- [Task to complete]
Nothing but a number is needed: the count of lines below that include "ICVs".

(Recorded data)
┄┄┄┄┄┄

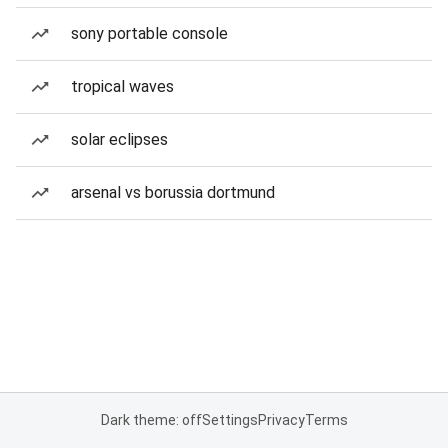
sony portable console
tropical waves
solar eclipses
arsenal vs borussia dortmund
Dark theme: off
Settings
Privacy
Terms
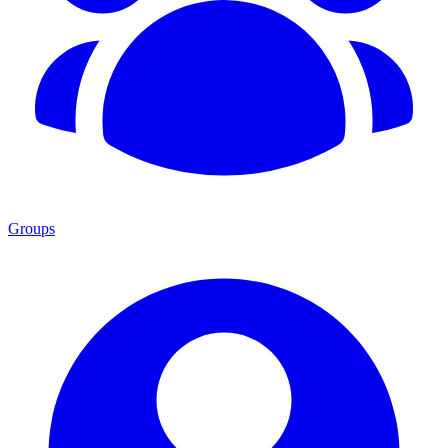
Groups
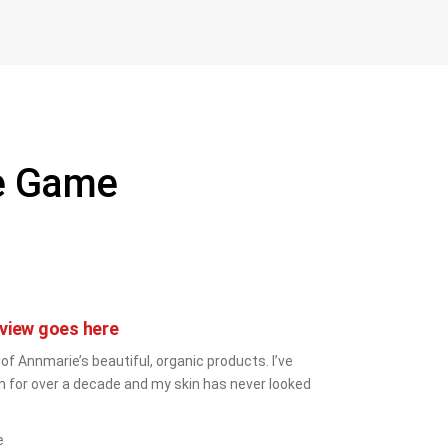
he Game
view goes here
 of Annmarie’s beautiful, organic products. I’ve 
 for over a decade and my skin has never looked 
e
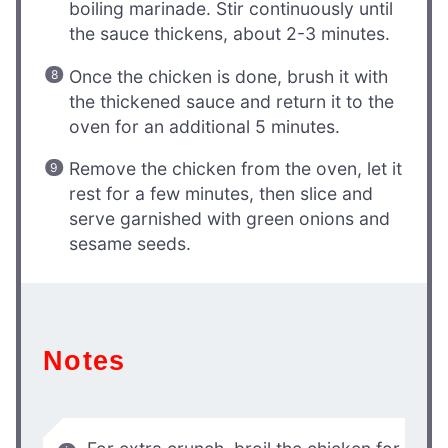
boiling marinade. Stir continuously until
the sauce thickens, about 2-3 minutes.
Once the chicken is done, brush it with
the thickened sauce and return it to the
oven for an additional 5 minutes.
Remove the chicken from the oven, let it
rest for a few minutes, then slice and
serve garnished with green onions and
sesame seeds.
Notes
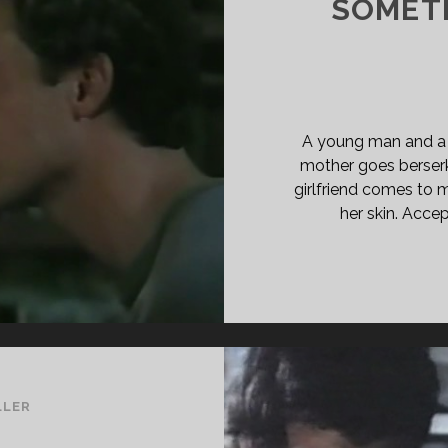
SOMET
ASS="ENTRY-
BTITLE">AKA
EP
EP</SPAN>
A young man and a ni
mother goes berserk
girlfriend comes to 
her skin. Accep
LLER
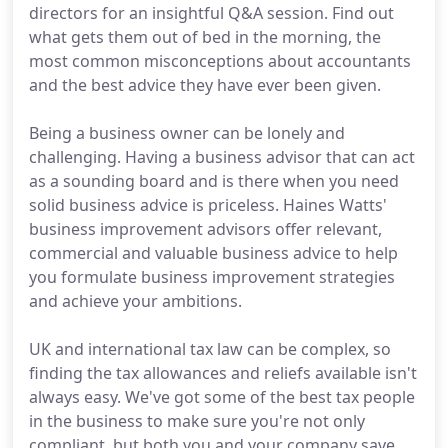
directors for an insightful Q&A session. Find out
what gets them out of bed in the morning, the
most common misconceptions about accountants
and the best advice they have ever been given.
Being a business owner can be lonely and
challenging. Having a business advisor that can act
as a sounding board and is there when you need
solid business advice is priceless. Haines Watts'
business improvement advisors offer relevant,
commercial and valuable business advice to help
you formulate business improvement strategies
and achieve your ambitions.
UK and international tax law can be complex, so
finding the tax allowances and reliefs available isn't
always easy. We've got some of the best tax people
in the business to make sure you're not only
compliant, but both you and your company save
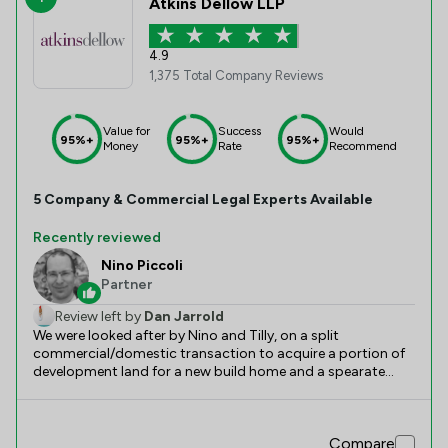
Atkins Dellow LLP
4.9
1,375 Total Company Reviews
Value for
Success
Would
95%+
95%+
95%+
Money
Rate
Recommend
5
Company & Commercial
Legal Experts Available
Recently reviewed
Nino Piccoli
Partner
Review left by
Dan Jarrold
We were looked after by Nino and Tilly, on a split
commercial/domestic transaction to acquire a portion of
development land for a new build home and a spearate
commercial development. The team worked clearley
through the details, and continued to drive to a successful
conclusion when faced with a severely slow moving
Compare
opposite legal team.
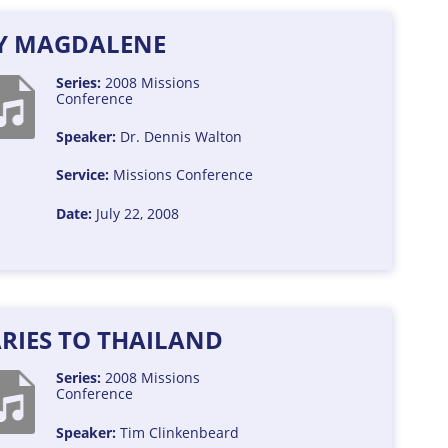
Y MAGDALENE
Series:
2008 Missions
Conference
Speaker:
Dr. Dennis Walton
Service:
Missions Conference
Date:
July 22, 2008
RIES TO THAILAND
Series:
2008 Missions
Conference
Speaker:
Tim Clinkenbeard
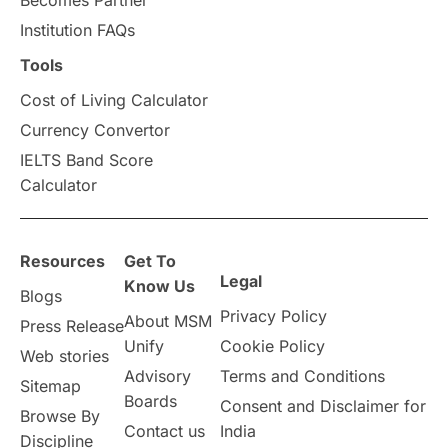
universities in Canada
Institution FAQs
Tools
Studying in Toronto
Study in Perth
Cost of Living Calculator
cost of living
Living Abroad Tips
Currency Convertor
IELTS Band Score
Vocational Programs
Calculator
Health & Safety
Resources
Get To
Legal
Well-Being & Self-Care
STEM
Know Us
Blogs
Privacy Policy
About MSM
Press Release
Study in Canada
Unify
Cookie Policy
Web stories
Advisory
Terms and Conditions
Sitemap
Msm Online Courses
Boards
Consent and Disclaimer for
Browse By
Contact us
India
universities in USA
Discipline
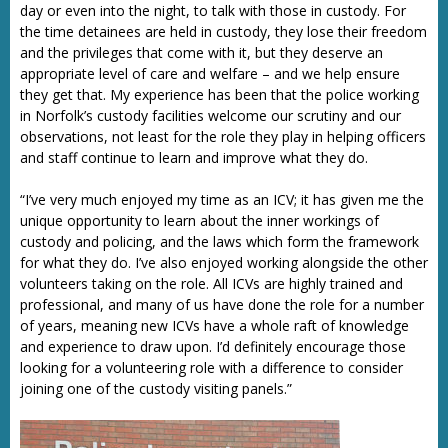
day or even into the night, to talk with those in custody. For
the time detainees are held in custody, they lose their freedom
and the privileges that come with it, but they deserve an
appropriate level of care and welfare – and we help ensure
they get that. My experience has been that the police working
in Norfolk’s custody facilities welcome our scrutiny and our
observations, not least for the role they play in helping officers
and staff continue to learn and improve what they do.
“I’ve very much enjoyed my time as an ICV; it has given me the
unique opportunity to learn about the inner workings of
custody and policing, and the laws which form the framework
for what they do. I’ve also enjoyed working alongside the other
volunteers taking on the role. All ICVs are highly trained and
professional, and many of us have done the role for a number
of years, meaning new ICVs have a whole raft of knowledge
and experience to draw upon. I’d definitely encourage those
looking for a volunteering role with a difference to consider
joining one of the custody visiting panels.”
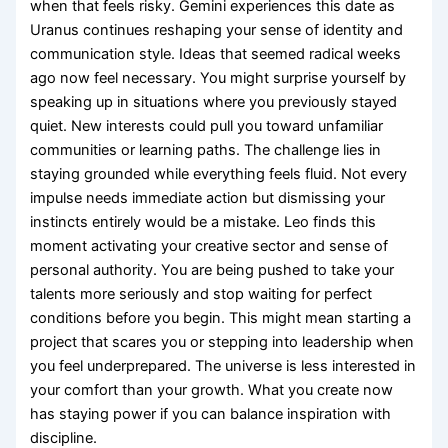
when that feels risky. Gemini experiences this date as
Uranus continues reshaping your sense of identity and
communication style. Ideas that seemed radical weeks
ago now feel necessary. You might surprise yourself by
speaking up in situations where you previously stayed
quiet. New interests could pull you toward unfamiliar
communities or learning paths. The challenge lies in
staying grounded while everything feels fluid. Not every
impulse needs immediate action but dismissing your
instincts entirely would be a mistake. Leo finds this
moment activating your creative sector and sense of
personal authority. You are being pushed to take your
talents more seriously and stop waiting for perfect
conditions before you begin. This might mean starting a
project that scares you or stepping into leadership when
you feel underprepared. The universe is less interested in
your comfort than your growth. What you create now
has staying power if you can balance inspiration with
discipline.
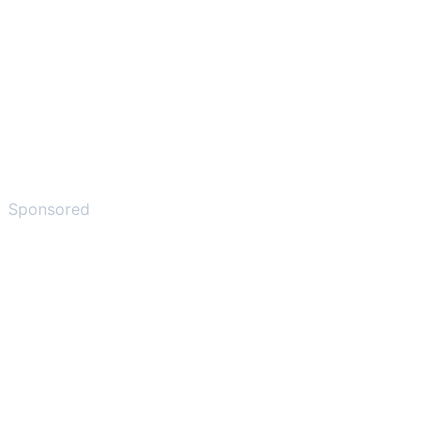
Sponsored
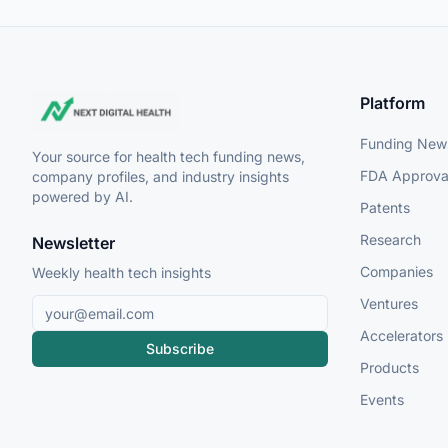
Platform
Funding New
Your source for health tech funding news,
FDA Approva
company profiles, and industry insights
powered by AI.
Patents
Research
Newsletter
Companies
Weekly health tech insights
Ventures
Accelerators
Subscribe
Products
Events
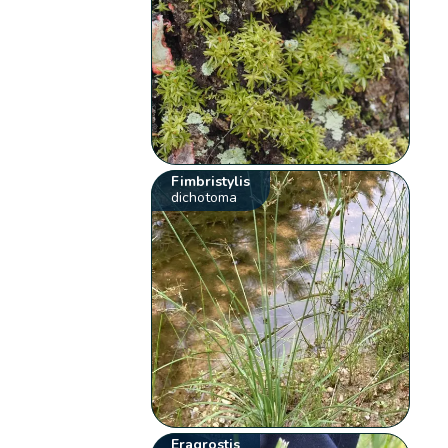
Fimbristylis
dichotoma
Eragrostis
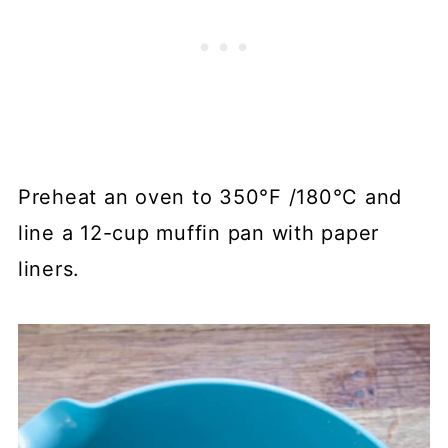
Preheat an oven to 350°F /180°C and
line a 12-cup muffin pan with paper
liners.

┄┄┄┄┄┄

- [Task result]
2